1.BÖLÜM/SEN KİMSİN YA!

12 0 0
                                    

-HAVİN-

Gözlerime gelen gün ışığı sayesinde yeni bir güne daha adım atmayı başardım. Yatakta doğrulup saf saf odamı incelerken evin içinde kopan gürültü ve arkasından gelen Deniz'in sesiyle yataktan fırladım hemen. Merdivenleri koştura koştura indikten sonra mutfağa daldım hemen. Ama karşımda gördüğüm manzara karşısında gülsem mi yoksa ağlasam mı bir karar veremiyordum açıkçası. Yerlerde yumurta kabukları, kırılmış cam parçaları ve tava duruyordu. Bütün bunların kötü bir kabus olmasını ümit ederek Deniz'e baktım. Bana şirince gülümsemekle meşgul olan sevgili ev arkadaşıma öldürücü bir sakinlikte bakarak konuya giriş yaptım.

HAVİN: Deniz bu mutfağın hali ne böyle? Bana 5 saniye içerisinde mantıklı bir açıklama yapmazsan kendine bir mezar kazman gerekebilir.

DENİZ: Havinciğim, benim biricik arkadaşım şimdi şöyle oldu. Ben hemen anlatıyorum sana ne olduğunu. Yani şimdi anlatıyorum bak.

Deniz kendini mutfaktan can havliyle dışarı atarken ben de arkasından koşturmaya başladım. Bir yandan evin içerisinde onu kovalıyorken bir yandan da bas bas bağırıyordum.

HAVİN: Gel buraya! Kaçma bak, yoksa daha fena olacak ona göre. Deniz! Gel dedim!

DENİZ: Hayatta gelmem! Şuan öfkeden deliye dönmüş gibisin. Vallahi gelmem ya! Benim canım tatlı bir kere!

HAVİN: Deniz diyorum! Hem nereye kadar kaçacaksın acaba sorabilir miyim? Aynı evde yaşıyoruz bilmiyorum farkında mısın?

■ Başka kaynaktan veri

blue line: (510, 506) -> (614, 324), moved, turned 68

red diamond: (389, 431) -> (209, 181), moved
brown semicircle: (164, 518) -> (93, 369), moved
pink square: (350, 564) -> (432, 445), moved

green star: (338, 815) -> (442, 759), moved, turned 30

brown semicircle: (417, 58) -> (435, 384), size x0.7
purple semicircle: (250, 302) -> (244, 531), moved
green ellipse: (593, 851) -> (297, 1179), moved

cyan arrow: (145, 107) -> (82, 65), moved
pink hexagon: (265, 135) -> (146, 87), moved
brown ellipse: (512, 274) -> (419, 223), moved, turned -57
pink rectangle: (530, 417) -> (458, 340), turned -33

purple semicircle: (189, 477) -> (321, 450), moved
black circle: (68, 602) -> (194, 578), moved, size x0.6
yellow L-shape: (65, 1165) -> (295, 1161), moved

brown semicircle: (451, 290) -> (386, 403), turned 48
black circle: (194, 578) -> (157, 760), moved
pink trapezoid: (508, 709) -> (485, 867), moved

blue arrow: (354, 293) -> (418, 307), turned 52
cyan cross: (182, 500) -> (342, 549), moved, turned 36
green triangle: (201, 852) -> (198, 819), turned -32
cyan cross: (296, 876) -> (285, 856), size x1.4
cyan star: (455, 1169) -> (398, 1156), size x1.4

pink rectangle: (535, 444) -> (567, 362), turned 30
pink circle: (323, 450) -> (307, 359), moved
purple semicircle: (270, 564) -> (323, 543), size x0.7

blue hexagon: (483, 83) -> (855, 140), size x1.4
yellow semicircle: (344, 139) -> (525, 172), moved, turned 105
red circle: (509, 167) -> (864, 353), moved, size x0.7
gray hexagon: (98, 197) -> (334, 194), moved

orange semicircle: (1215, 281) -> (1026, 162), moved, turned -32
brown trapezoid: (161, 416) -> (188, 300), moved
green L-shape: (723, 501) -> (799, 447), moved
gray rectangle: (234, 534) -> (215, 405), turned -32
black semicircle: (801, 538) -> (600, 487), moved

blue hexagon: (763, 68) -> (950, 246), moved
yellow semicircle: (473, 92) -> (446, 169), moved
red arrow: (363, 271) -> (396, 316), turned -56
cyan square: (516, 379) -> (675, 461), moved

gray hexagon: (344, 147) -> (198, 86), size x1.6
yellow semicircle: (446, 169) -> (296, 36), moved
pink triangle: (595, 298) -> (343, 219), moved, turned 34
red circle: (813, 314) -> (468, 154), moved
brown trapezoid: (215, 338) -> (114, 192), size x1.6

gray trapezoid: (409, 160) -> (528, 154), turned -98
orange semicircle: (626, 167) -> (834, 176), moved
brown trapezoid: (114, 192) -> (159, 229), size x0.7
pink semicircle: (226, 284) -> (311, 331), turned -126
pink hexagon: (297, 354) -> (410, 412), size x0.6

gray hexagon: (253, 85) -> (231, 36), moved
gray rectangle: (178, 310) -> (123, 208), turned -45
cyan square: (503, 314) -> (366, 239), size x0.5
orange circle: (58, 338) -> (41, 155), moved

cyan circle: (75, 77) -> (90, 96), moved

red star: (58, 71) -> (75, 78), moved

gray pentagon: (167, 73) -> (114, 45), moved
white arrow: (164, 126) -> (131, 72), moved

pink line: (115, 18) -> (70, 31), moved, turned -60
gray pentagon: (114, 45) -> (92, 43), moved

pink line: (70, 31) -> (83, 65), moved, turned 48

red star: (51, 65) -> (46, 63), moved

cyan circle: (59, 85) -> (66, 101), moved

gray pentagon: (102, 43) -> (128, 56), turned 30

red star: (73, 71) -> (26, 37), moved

DENİZ: Biliyorum bilmesine de şuan gelirsem beni öldürecek gibisin kızım. Nasıl kaçmayayım yani? Alt tarafı mutfağı dağıttım biraz yani. Benden kıymetli mi? Değil! Hem ben sana kahvaltı hazırlamak istediğim için dağıldı ortalık hani, kayıtlara geçilsin lütfen bu da. Aşk olsun yani!

HAVİN: Tamam! Tamam, yeter ki sus. Hiçbir şey yapmayacağım. Arkadaş bu ne çene ya? Bu nasıl bir konuşma aşkı? Yemin ediyorum bezdim ben, tükettin oğlum beni.

DENİZ: Havin...

HAVİN: Efendim Deniz? Efendim başımın belası? Söyle.

DENİZ: Tatlı bela ama kabul et.

HAVİN: Söyle hadi, söyle. Kıvranma karşımda daha fazla.

DENİZ: Çok acıktım ben. Hani sen beni kovalayıp durdun ya bir de. Normalin de üstüne çıktı yani şuan açlık seviyem. Sen o hamarat ellerinle bize güzeller güzeli bir kahvaltı mı hazırlasan acaba? Bence çok iyi fikir yani. Sence de öyle değil mi? Bence öyle.

HAVİN: Deniz! Bir sus da motorun soğusun ya Allah aşkına. Mutfağımdan uzak dur. Git salona sen, televizyon mu izliyorsun artık yani ne yapıyorsan onu yap. Ben de kahvaltıyı hazırlayayım. Sana seslenene kadar su içmek için bile olsa sakın mutfağa adım atayım deme. Gelirsen, ölürsün!

DENİZ: Emredersiniz komutanım!

Deli bu çocuk ya. Hayır yani ben şimdi bu mutfakta nasıl kahvaltı hazırlayayım ki of Deniz! İşe önce yerlerdeki çöpleri toplamakla başladım. Daha sonra kırılmış cam parçalarını süpürdüm. Tezgahın üzerinde bulunan çöpleri de attıktan sonra kahvaltıyı hazırlamaya başladım. En azından Deniz Bey kahvaltılıkları masaya yerleştirmeyi başarabilmiş yani bu da büyük bir yetenek sonuçta. Önce güzel bir peynirli omlet yaptım, yanında da salçalı sosisler. İşte bu kadar basit yani. Mutfaktan gelen kokulara dayanamayan Deniz Bey soluğu masada aldı tabi.

DENİZ: Allah'ım bu güzel kokular da ne böyle? Masaya bak arkadaş. Ya ben ne şanslıyım gerçekten. Böyle ev arkadaşına can kurban, can! Hem güzel, hem hamarat, eli de çok lezzetli. Seni alan yaşadı var ya!